Di sisi lain, ia turut mengkritik pengaturan mengenai penempatan anggota Polri di luar institusi kepolisian yang dinilai masih memberikan ruang cukup luas.
“Nah yang Polri bagaimana? Ya ini kacaunya Undang-Undang Polri. Undang-Undang Polri itu sebenarnya prinsip utamanya anggota Polri boleh ditempatkan di luar struktur kalau memiliki korelasi dengan tugas fungsi kepolisian,” ujarnya.
Kejagung Tetapkan Brigjen Pol Lalu Muhammad Iwan Mahardan sebagai Tersangka
Direktur Penyidikan pada Jaksa Agung Muda Bidang Tindak Pidana Khusus, Syarief Sulaeman Nahdi, mengumumkan penetapan Brigjen Pol. Lalu Muhammad Iwan Mahardan sebagai tersangka dalam perkara dugaan korupsi tata kelola MBG periode 2025–2026.
“Pada beberapa waktu yang lalu, kami menetapkan satu orang tersangka lagi, yaitu saudara LMI selaku Kepala Biro Hukum dan Humas BGN Maret 2025 dan saat ini selaku Sekretaris Deputi Bidang Promosi dan Kerja Sama Badan Gizi Nasional,” kata Syarief.
Menurut penyidik, LMI diduga meminta saksi berinisial YCS dan RD mendirikan perusahaan sebagai sarana menjual food tray kepada calon mitra SPPG dengan harga yang telah ditentukan.
“Dalam harga tersebut itu ada bagian kepada saudara LMI untuk supaya titik tersebut di-approve atau disetujui dengan penjualan ompreng itu,” ujar Syarief.
Penyidik selanjutnya menahan LMI di Rumah Tahanan Salemba Cabang Kejaksaan Negeri Jakarta Selatan selama 20 hari ke depan.

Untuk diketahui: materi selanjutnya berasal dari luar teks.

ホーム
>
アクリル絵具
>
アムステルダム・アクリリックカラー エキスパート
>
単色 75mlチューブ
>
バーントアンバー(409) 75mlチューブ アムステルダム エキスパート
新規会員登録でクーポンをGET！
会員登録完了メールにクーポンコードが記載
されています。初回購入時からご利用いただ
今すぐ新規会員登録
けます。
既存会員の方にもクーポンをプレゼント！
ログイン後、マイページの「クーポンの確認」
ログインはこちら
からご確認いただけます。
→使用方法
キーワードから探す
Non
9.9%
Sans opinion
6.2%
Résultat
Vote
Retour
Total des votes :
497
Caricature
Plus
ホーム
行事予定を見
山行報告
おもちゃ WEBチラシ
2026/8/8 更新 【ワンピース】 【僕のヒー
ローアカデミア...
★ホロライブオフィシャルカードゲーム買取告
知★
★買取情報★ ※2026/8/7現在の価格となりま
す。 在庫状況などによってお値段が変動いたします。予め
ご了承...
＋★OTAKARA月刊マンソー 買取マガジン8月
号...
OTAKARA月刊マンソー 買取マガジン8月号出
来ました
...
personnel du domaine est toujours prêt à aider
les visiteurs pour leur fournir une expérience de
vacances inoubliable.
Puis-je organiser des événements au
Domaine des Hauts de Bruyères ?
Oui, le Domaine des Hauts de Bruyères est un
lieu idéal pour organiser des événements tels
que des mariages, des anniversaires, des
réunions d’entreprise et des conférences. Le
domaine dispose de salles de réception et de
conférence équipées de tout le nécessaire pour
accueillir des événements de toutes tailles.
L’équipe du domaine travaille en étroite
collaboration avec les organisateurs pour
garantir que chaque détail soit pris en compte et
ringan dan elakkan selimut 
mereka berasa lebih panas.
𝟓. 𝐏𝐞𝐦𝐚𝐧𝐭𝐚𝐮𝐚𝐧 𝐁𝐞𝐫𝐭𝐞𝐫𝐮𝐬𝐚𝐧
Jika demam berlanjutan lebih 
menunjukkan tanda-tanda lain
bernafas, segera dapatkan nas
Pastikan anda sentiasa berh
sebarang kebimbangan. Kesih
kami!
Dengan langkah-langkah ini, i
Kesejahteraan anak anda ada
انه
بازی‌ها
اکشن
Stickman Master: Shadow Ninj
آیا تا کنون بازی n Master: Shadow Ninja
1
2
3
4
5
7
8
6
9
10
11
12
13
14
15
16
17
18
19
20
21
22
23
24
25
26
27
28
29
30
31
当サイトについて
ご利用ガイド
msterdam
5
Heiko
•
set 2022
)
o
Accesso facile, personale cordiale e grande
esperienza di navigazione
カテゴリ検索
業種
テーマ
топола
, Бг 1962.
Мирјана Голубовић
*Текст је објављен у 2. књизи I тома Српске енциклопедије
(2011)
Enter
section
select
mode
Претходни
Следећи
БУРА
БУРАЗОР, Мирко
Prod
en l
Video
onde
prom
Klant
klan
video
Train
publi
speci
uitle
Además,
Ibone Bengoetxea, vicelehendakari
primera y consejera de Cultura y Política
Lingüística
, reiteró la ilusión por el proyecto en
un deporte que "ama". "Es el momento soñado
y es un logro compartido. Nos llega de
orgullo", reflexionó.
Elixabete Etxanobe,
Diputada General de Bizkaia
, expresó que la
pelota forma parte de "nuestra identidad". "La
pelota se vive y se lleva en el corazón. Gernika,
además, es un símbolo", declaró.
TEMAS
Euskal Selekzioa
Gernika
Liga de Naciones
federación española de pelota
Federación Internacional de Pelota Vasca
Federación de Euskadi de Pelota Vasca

“Kepada yang bersangkutan disangkakan Pasal 12 huruf A, huruf B, dan huruf E Undang-Undang Tindak Pidana Korupsi juncto Undang-Undang Nomor 1 Tahun 2023,” kata Syarief.
Penetapan Tersangka Dinilai Langkah Langka
Zaenur Rohman juga mengapresiasi langkah Kejaksaan Agung yang menetapkan seorang perwira tinggi Polri aktif sebagai tersangka dalam perkara korupsi. Menurutnya, langkah tersebut merupakan peristiwa yang jarang terjadi dalam penegakan hukum di Indonesia.
“Ini hampir tidak pernah. Kejaksaan tidak pernah menersangkakan anggota polisi aktif berpangkat perwira tinggi. Ini merupakan satu prestasi,” tandasnya.
Dalam perkara dugaan korupsi tata kelola program MBG periode 2025–2026, Kejaksaan Agung telah menetapkan tujuh tersangka, yakni mantan Kepala BGN Dadan Hindayana, mantan Wakil Kepala BGN Sony Sonjaya, mantan Wakil Kepala BGN Lodewyk Pusung, pihak swasta Asep Yusuf Somantri, Komisaris PT Yasa Artha Trimanunggal Andri Mulyono, Ketua Yayasan Indonesia Food Security Review Glory Harimas Sihombing, serta Sekretaris Deputi Bidang Promosi dan Kerja Sama BGN Brigadir Jenderal Polisi Lalu Muhammad Iwan Mahardan.